Bedform and stratification characteristics of some modern small-scale washover sand bodies
Article first published online: 14 JUN 2006
Volume 29, Issue 6, pages 835–849, December 1982
How to Cite
SCHWARTZ, R. K. (1982), Bedform and stratification characteristics of some modern small-scale washover sand bodies. Sedimentology, 29: 835–849. doi: 10.1111/j.1365-3091.1982.tb00087.x
- Issue published online: 14 JUN 2006
- Article first published online: 14 JUN 2006
- Manuscript received 29 April 1979; revision received 28 January 1982
Washover sand bodies commonly develop along microtidal coastlines in beach/barrier island or spit settings. Wave runup, usually in conjunction with an abnormally high water level, may overtop the most landward berm of the beach and the foredune crest, if one exists, to produce overwash and subsequent runoff across the more landward subaerial surface. Two main elements of the resulting deposit are the washover fan and runoff channel. Newly formed, small-scale washover deposits were examined along the Outer Banks, North Carolina, near Pt Mugu, California, and at Presque Isle (Lake Erie), Pennsylvania.

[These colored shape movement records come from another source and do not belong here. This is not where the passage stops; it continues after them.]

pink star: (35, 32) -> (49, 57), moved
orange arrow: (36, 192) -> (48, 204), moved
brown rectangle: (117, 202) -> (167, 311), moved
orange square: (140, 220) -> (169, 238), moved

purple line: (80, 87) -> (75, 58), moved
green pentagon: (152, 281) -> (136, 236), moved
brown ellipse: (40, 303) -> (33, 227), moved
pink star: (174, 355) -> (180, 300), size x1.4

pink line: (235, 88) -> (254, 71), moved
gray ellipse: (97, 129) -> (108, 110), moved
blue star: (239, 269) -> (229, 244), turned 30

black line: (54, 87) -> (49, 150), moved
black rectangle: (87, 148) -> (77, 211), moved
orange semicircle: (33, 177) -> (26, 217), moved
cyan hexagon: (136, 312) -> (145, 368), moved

The fans were formed in response to unidirectional landward transport, and the runoff channels in response to unidirectional flow usually in a landward direction, but sometimes in shore-parallel then seaward direction. Where overwash carried across the fan surface and entered a pond or lagoon, a small-scale delta (microdelta) developed. In this case, the washover fan consisted of two subfacies, the wetted, but ‘subaerial’ part of the fan and the subaqueous washover delta. Flow associated with the development of the fan and runoff channel produced distinctive sets of bedforms and internal stratification.

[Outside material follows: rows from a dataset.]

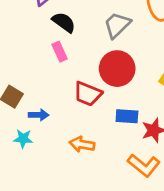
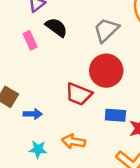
pink rectangle: (60, 52) -> (30, 40), moved
cyan star: (23, 139) -> (38, 149), moved

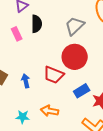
black semicircle: (56, 27) -> (37, 24), turned 54
blue arrow: (33, 114) -> (26, 81), moved, turned -104
blue rectangle: (115, 115) -> (82, 91), turned -35

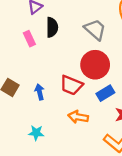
gray trapezoid: (75, 26) -> (95, 30), turned 85
blue rectangle: (82, 91) -> (105, 93), moved
orange arrow: (50, 111) -> (78, 117), moved

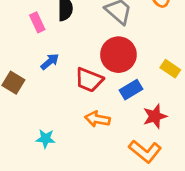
blue arrow: (40, 92) -> (50, 62), moved, turned 63

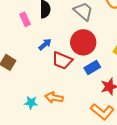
blue arrow: (50, 62) -> (45, 44), moved
orange arrow: (97, 119) -> (54, 98), moved

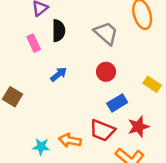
red circle: (83, 42) -> (106, 72), size x0.6
red trapezoid: (62, 60) -> (102, 130), moved

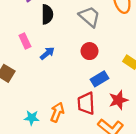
pink rectangle: (34, 43) -> (25, 41), moved
red trapezoid: (102, 130) -> (86, 103), turned 65
orange arrow: (70, 140) -> (57, 112), turned 102

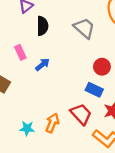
red circle: (89, 51) -> (102, 67), moved
blue rectangle: (99, 79) -> (94, 90), turned 56
red trapezoid: (86, 103) -> (81, 114), turned 140

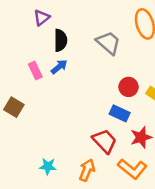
blue arrow: (42, 64) -> (59, 67), moved
orange arrow: (52, 123) -> (87, 170), moved
cyan star: (27, 128) -> (48, 166), moved

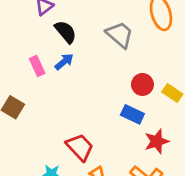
black semicircle: (60, 40) -> (66, 32), turned -40
red trapezoid: (105, 141) -> (80, 147), moved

High velocity discontinuous surges moving across the fan surface resulted in the development of a plane bed and subhorizontal to low-angle (landward dipping) planar stratification which comprised the major part of the fan. Similarly, rhomboid forms were produced by high velocity sheet flow across the fan surface. Where flow carried into a standing body of water, delta-type foreset strata developed. For this case, the lateral structural sequence was subhorizontal, planar stratification merging landward into landward dipping, delta (tabular) foreset strata. In the runoff setting, where flow became channelized and continuous, both upper-flow and lower-flow regime currents were typical. Upper-flow regime bedforms included antidunes, standing waves, and plane beds. The most commonly observed lower-flow regime bedforms included microdelta-like bars, low-amplitude bars, linguoid ripples, and sinuous-crested current ripple trains.
The sets of sedimentary structures comprising modern washover sand bodies provide criteria for the identification of similar deposits in ancient sediments and for more specific interpretation of the environment.